Selon une hypothèse, une neuvième planète serait dissimulée au fond du système solaire. Il est même envisagé que cette Planète 9 soit un trou noir. Dans ce cas, des scientifiques pensent que l'objet pourrait être détectable à l'aide de comètes.

Et si la Planète 9, cet astre hypothétique caché au fond du système solaire, était un très petit trou noir ? Le scénario est considéré par de nombreux scientifiques.
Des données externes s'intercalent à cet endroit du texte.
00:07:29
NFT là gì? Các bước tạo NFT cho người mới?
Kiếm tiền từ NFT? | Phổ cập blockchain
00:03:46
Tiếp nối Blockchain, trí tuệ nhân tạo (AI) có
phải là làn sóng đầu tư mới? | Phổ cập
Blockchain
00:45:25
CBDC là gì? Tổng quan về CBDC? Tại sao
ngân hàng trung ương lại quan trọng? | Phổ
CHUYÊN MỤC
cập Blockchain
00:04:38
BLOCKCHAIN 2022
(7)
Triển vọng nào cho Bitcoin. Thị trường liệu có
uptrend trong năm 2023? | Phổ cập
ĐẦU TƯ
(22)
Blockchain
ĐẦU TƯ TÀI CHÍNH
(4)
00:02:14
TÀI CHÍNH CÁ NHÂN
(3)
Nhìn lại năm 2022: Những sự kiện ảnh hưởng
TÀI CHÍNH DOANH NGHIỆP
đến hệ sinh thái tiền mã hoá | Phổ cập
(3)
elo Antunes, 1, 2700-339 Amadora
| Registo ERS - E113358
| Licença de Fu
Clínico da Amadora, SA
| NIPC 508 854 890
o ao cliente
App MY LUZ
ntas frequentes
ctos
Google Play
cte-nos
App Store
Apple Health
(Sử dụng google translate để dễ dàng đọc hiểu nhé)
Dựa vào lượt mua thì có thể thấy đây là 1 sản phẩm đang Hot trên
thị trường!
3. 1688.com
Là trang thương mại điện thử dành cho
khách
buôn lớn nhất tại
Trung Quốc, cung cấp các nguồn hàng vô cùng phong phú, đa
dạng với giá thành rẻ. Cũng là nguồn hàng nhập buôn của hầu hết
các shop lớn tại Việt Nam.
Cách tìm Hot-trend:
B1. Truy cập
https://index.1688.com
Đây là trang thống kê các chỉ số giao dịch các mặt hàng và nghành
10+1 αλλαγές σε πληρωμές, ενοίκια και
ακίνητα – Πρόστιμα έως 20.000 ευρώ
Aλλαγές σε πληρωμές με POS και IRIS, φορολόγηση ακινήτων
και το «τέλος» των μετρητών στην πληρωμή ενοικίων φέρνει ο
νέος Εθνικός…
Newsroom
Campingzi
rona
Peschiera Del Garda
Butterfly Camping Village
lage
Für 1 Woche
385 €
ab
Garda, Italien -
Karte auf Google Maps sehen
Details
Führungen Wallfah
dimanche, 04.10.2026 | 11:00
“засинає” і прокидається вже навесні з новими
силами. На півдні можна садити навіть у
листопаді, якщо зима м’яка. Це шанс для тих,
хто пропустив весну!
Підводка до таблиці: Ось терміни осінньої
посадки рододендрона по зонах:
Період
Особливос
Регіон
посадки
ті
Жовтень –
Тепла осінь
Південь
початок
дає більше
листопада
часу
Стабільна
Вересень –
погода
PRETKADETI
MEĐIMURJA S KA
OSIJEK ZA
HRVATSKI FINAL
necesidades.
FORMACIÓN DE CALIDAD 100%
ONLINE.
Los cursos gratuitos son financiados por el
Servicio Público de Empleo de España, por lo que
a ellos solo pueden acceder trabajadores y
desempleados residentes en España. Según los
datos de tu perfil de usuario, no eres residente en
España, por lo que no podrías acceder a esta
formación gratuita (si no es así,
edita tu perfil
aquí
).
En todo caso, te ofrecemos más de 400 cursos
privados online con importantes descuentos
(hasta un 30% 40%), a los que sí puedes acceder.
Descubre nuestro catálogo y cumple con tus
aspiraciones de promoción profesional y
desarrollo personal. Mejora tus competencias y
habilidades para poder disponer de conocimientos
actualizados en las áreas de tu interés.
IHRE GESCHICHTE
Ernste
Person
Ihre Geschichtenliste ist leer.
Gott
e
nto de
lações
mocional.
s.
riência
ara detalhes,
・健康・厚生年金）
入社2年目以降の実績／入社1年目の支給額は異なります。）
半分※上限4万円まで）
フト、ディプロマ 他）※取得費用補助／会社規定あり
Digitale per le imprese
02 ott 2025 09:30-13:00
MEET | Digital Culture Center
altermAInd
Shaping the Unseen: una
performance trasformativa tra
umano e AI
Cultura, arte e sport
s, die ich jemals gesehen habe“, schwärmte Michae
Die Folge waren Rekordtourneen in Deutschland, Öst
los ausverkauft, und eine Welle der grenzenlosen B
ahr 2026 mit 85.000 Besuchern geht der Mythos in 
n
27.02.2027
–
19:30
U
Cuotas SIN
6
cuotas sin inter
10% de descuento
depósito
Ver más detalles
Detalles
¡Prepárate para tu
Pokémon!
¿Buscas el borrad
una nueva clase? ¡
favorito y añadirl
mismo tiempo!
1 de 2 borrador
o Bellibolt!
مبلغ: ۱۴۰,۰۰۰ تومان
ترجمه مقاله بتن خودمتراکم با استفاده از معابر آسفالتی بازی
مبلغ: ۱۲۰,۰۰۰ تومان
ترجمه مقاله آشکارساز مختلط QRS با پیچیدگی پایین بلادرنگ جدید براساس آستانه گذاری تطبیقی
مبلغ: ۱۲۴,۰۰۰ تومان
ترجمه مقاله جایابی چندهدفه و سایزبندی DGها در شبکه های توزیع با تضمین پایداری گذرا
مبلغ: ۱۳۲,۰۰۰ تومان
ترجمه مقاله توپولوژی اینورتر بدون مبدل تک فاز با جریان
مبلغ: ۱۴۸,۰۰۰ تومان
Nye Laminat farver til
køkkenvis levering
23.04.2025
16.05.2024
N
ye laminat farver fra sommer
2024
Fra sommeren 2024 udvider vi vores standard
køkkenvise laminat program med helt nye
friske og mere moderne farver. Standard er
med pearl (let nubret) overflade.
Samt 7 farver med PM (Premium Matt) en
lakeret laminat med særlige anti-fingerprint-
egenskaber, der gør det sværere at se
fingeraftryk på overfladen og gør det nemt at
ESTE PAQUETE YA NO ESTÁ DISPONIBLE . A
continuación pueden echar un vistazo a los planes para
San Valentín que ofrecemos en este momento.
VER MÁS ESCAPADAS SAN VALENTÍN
Si « Phattie » (surnom parfois donné à la Planète 9) existe sous cette forme, des chercheurs pensent qu’il serait possible de la détecter grâce aux lueurs émises lorsqu’elle avale des comètes.

Ce sont des scientifiques de l’université de Harvard qui explorent cette possibilité, dans une étude acceptée par The Astrophysical Journal Letters, présentée le 9 juillet 2020 et déjà consultable sur arXiv. « Nous proposons une méthode qui fait la distinction entre une planète et un trou noir », écrivent les auteurs. Cette approche fait appel au nuage de Oort, une structure s’étendant jusqu’à 100 000 unités astronomiques du Soleil, qui pourrait contenir environ 1 000 milliards de comètes.

Si la Planète 9 existe bien sous forme de trou noir, elle doit faire la taille d’une balle de tennis. // Source : Pexels/Bogdan Glisik (photo recadrée)

En heurtant l’hypothétique trou noir que serait la Planète 9, de petits objets du nuage de Oort pourraient émettre des signaux lumineux, estiment les scientifiques. Un trou noir possède un champ gravitationnel intense. Lorsqu’un trou noir capture de la matière, sous l’effet de cette gravitation, on parle d’accrétion. Si Phattie existe et s’avère effectivement être un trou noir, on pourrait imaginer qu’elle intercepte des comètes de ce nuage. La matière constituant ces corps émettrait un rayonnement en étant happée par le trou noir.

Une mission pour le futur observatoire Vera-C.-Rubin ?

Tout l’enjeu serait alors de détecter de tels rayonnements. « Le prochain programme d’observation du LSST sera en mesure d’exclure ou de confirmer la Planète 9 comme un trou noir d’ici un an », estiment les auteurs. Ils font référence à l’observatoire Vera-C.-Rubin (auparavant nommé Large Synoptic Survey Telescope, LSST), un télescope optique en cours de construction au nord du Chili. Aujourd’hui, rechercher la Planète 9 à l’aide d’un télescope est très complexe : difficile de savoir vers quelle zone précise du ciel pointer un instrument (on n’a qu’une idée large de la région où serait logée Phattie). Le très large champ de vision de l’observatoire Vera-C.-Rubin pourrait changer la donne.

« Si la Planète 9 est un trou noir, son existence peut être découverte par le LSST en raison de brèves lueurs d’accrétion alimentées par de petits corps du nuage de Oort, qui seraient détectées à un taux d’au moins quelques-uns par par an », résument les auteurs.

Même si elle est régulièrement remise en question, l’hypothèse de l’existence de la Planète 9 est intéressante, ne serait-ce que pour les potentielles implications qu’une telle découverte aurait. Identifier une planète méconnue en périphérie du système solaire, qui plus est un trou noir, supposerait de s’interroger sur son origine, ses propriétés et le rôle que cet astre aurait pu jouer dans le système solaire.